The Beacon

Ocean News: Japan Confirms Plans for 2015 Whale Hunt, Judge Says Seismic Research off New Jersey Can Continue, and More

A minke whale (Balaenoptera acutorostrata), one of the species caught during Japan’s whale hunt. (Photo: Tom Benson / Flickr Creative Commons)

- Despite a ruling by the UN’s International Court of Justice to halt whaling practices, Japanese Prime Minister Shinzo Abe confirmed this week that its annual whale hunt will continue in 2015. Japan continues to claim that the Southern Ocean annual whale hunt is for research purposes. The Dodo

- Researchers found that female snapping shrimp are more aggressive than males—an unexpected trait since males have bigger claw sizes and tend to benefit more from aggressiveness. These shrimp can kill enemies with a direct snap of their claw or by stunning prey with a jet of bubbles. BBC

- Efforts to save a pod of 12 whales that stranded on a beach in Ireland on Monday have ended, as the four remaining whales continuously beach themselves despite rescue efforts. Experts say they likely behaved this way to be with the rest of their deceased and dying pod.
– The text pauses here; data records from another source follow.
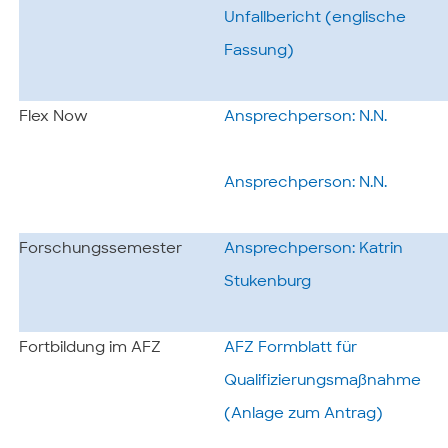
Unfallbericht (englische
Fassung)
Flex Now
Ansprechperson: N.N.
Ansprechperson: N.N.
Forschungssemester
Ansprechperson: Katrin
Stukenburg
Fortbildung im AFZ
AFZ Formblatt für
Qualifizierungsmaßnahme
(Anlage zum Antrag)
BBC

- A federal judge rejected New Jersey’s request to stop research that involves blasting the sea floor with sound waves to examine sediment patterns. Governor Chris Christie’s administration tried to stop the blasts in fear of potential harm to marine life. CBS

- Scientists have discovered that the ocean’s most abundant organism, SAR11 (a line of bacteria), can create methane—a byproduct from breaking down phosphorus. The discovery is an important step in understanding the world’s methane cycle, say the researchers.